Task instructions:
Of all the entries below, retype only the lines from the one with "Return results in" through the one with "Look at this image. Segment **trachea**.", exactly as they appear.

Stored data entries:
*** Block opens ***

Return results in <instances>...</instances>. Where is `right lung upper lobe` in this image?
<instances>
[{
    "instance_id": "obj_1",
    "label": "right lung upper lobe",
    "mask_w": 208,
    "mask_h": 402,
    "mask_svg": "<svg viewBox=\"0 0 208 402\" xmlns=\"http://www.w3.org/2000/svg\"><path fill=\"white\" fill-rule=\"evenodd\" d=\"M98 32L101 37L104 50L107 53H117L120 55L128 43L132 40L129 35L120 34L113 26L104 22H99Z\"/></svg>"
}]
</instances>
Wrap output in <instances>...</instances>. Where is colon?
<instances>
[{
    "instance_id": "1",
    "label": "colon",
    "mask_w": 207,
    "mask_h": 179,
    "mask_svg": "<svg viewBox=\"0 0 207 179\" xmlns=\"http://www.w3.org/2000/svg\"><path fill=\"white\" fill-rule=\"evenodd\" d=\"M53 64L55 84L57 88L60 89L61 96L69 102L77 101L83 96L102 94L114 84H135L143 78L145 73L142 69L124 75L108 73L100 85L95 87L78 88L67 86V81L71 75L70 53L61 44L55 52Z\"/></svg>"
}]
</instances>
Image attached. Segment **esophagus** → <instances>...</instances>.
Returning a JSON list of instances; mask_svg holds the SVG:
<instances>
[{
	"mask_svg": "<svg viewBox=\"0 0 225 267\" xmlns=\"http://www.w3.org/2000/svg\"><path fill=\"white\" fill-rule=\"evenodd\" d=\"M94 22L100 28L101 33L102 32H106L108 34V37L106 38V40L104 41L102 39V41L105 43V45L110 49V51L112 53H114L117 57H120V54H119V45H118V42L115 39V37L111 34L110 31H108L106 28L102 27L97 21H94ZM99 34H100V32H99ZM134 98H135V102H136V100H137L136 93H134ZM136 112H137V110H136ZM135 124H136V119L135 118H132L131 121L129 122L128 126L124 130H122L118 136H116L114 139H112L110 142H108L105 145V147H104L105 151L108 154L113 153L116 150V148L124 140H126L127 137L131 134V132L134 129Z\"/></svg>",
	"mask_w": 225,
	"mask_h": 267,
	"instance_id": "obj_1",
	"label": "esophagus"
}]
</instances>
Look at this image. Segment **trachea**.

*** Block closes ***
*** Block opens ***

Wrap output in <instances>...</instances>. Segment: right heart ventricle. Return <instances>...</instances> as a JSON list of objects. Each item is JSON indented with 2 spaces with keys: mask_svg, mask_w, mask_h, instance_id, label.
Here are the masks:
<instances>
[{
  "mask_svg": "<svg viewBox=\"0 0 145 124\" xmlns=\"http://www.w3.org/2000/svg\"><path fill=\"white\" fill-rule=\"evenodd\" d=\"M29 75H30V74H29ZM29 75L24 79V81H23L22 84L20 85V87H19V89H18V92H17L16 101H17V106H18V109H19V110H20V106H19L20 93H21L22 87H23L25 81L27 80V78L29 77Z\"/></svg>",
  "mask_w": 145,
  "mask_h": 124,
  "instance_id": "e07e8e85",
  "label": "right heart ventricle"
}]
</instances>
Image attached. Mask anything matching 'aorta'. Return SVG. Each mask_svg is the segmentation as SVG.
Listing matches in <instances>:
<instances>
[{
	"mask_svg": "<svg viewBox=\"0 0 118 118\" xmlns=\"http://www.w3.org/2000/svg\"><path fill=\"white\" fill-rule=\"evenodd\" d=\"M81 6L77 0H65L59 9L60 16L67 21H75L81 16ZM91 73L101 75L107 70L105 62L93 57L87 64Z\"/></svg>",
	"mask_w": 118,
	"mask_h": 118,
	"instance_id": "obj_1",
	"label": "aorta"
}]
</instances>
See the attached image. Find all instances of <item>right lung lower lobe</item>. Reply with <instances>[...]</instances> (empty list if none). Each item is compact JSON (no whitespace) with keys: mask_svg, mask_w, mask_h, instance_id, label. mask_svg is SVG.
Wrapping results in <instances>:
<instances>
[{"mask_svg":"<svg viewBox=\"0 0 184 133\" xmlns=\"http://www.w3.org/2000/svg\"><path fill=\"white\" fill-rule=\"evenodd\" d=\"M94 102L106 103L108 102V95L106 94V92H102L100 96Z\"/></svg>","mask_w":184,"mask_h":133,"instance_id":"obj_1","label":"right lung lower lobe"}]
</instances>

*** Block closes ***
*** Block opens ***

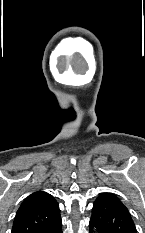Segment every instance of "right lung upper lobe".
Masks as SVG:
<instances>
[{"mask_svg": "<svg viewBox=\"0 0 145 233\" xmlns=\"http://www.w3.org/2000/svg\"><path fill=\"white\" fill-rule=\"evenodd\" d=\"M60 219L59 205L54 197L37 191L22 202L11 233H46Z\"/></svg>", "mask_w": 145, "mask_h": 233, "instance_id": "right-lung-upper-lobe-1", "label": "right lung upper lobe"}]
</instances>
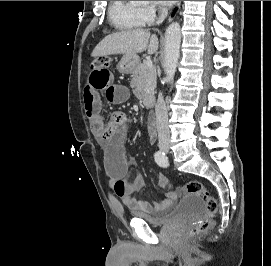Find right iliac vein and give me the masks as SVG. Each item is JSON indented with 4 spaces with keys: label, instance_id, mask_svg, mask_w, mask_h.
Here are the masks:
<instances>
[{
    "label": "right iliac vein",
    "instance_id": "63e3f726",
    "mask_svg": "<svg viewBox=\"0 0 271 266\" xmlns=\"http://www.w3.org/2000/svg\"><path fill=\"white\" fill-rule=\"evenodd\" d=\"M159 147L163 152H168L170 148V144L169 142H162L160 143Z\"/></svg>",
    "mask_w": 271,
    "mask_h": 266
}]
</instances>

*** Block closes ***

Solved exercise:
Return results in <instances>...</instances>. Where is `right lung upper lobe` in this image?
<instances>
[{
    "instance_id": "obj_1",
    "label": "right lung upper lobe",
    "mask_w": 208,
    "mask_h": 402,
    "mask_svg": "<svg viewBox=\"0 0 208 402\" xmlns=\"http://www.w3.org/2000/svg\"><path fill=\"white\" fill-rule=\"evenodd\" d=\"M98 32L101 37L104 50L107 53H117L120 55L128 43L132 40L129 35L120 34L113 26L104 22H99Z\"/></svg>"
}]
</instances>
Wrap output in <instances>...</instances>. Where is colon?
<instances>
[{
    "instance_id": "1",
    "label": "colon",
    "mask_w": 207,
    "mask_h": 179,
    "mask_svg": "<svg viewBox=\"0 0 207 179\" xmlns=\"http://www.w3.org/2000/svg\"><path fill=\"white\" fill-rule=\"evenodd\" d=\"M53 64L55 84L57 88L60 89L61 96L69 102L77 101L83 96L102 94L114 84H135L143 78L145 73L142 69L124 75L108 73L100 85L95 87L78 88L67 86V81L71 75L70 53L61 44L55 52Z\"/></svg>"
}]
</instances>
Image attached. Segment **esophagus** → <instances>...</instances>.
Returning a JSON list of instances; mask_svg holds the SVG:
<instances>
[{
	"mask_svg": "<svg viewBox=\"0 0 225 267\" xmlns=\"http://www.w3.org/2000/svg\"><path fill=\"white\" fill-rule=\"evenodd\" d=\"M94 22L100 28L101 33L102 32H106L108 34V37L106 38V40L104 41L102 39V41L105 43V45L110 49V51L112 53H114L117 57H120V54H119V45H118V42L115 39V37L111 34L110 31H108L106 28L102 27L97 21H94ZM99 34H100V32H99ZM134 98H135V102H136V100H137L136 93H134ZM136 112H137V110H136ZM135 124H136V119L135 118H132L131 121L129 122L128 126L124 130H122L118 136H116L114 139H112L110 142H108L105 145V147H104L105 151L108 154L113 153L116 150V148L124 140H126L127 137L131 134V132L134 129Z\"/></svg>",
	"mask_w": 225,
	"mask_h": 267,
	"instance_id": "obj_1",
	"label": "esophagus"
}]
</instances>
Look at this image. Segment **trachea**.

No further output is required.